Slovenian Prime Minister Janez Jansa looks to have lost his reelection bid to a green-liberal opposition party led by Robert Golob, according to partial results.
https://www.dw.com-Robert Golob is the leader of newly founded Freedom Movement (GS) party
A small liberal party headed by political newcomer Robert Golob surged ahead of Slovenia’s three-time Prime Minister Janez Jansa’s conservatives in elections on Sunday, partial results showed.
With more than half the votes counted, Golob’s Freedom Movement (GS) stood at almost 33% of the vote compared to 25% for Jansa’s Slovenian Democratic Party.
Observers have said neither party is likely to receive enough votes to rule outright, making a coalition government highly probable.

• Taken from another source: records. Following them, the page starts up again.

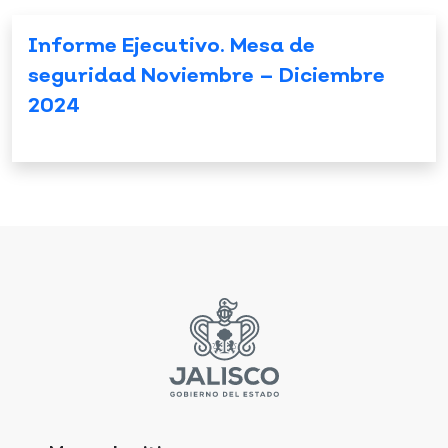
Informe Ejecutivo. Mesa de
seguridad Noviembre – Diciembre
2024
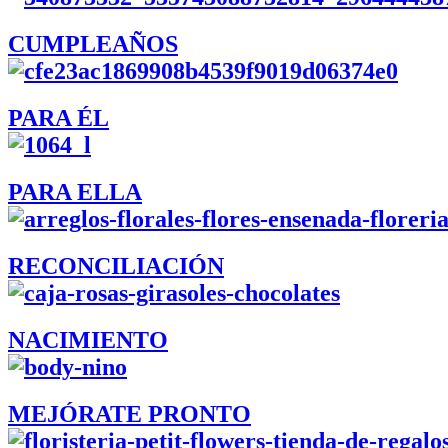
CUMPLEAÑOS
PARA ÉL
PARA ELLA
RECONCILIACIÓN
NACIMIENTO
MEJÓRATE PRONTO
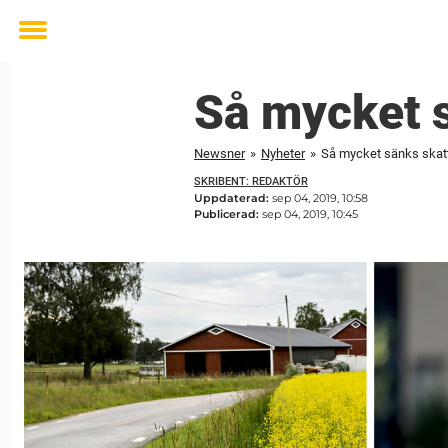
Toggle
menu
Så mycket s
Newsner
»
Nyheter
»
Så mycket sänks skat
SKRIBENT: REDAKTÖR
Uppdaterad:
sep 04, 2019, 10:58
Publicerad:
sep 04, 2019, 10:45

Some 1.7 million people from a population of 2.1 million were eligible to vote in the 90-member legislature.
Ahead of Sunday’s election, polls showed that Jansa, who has come under fire from Brussels over moves perceived as undermining the rule of law, was likely to face a stiff fight to stay in power,
On Friday, GS polled at 27% compared to 24% for Jansa’s Slovenian Democratic Party.
In 2004, Slovenia became the first ex-Yugoslav state to join the European Union.
Who were the main contenders?
Although an array of parties took part in Sunday’s vote, the result was always set to be a tight race between Jansa’s and Golob’s camps.
Jansa, 63, is an ally of nationalist Hungarian Prime Minister Viktor Orban and a fan of former US President Donald Trump.
He already served as prime minister between 2004 and 2008, and between 2012 and 2013.
A corruption scandal forced him out of office just a year into his second term. He took power for a third term in 2020 after the previous liberal premier, Marjan Sarec, resigned, saying his minority government could not push through legislation.
Jansa has faced anti-government protests since taking office, with tens of thousands accusing him of authoritarianism. He has also come into conflict with Brussels over his moves to suspend funding to the national news agency for more than a year and delays in appointing prosecutors to the bloc’s new anti-graft body.
However, he has recently distanced himself from Orban, who is also at loggerheads with the EU over rule-of-law concerns, by adopting a tough stance toward Russia over its invasion of Ukraine.
Golob, 55, is a political newcomer who was formerly the chief of a major power company.
He and his GS party have the backing of several center-left opposition parties, giving him a greater chance than Jansa of forming a ruling coalition.
The GS party has advocated a green energy transition and sustainable development, as opposed to Jansa’s promises of stability and nationalist slogans such as “We build Slovenia.”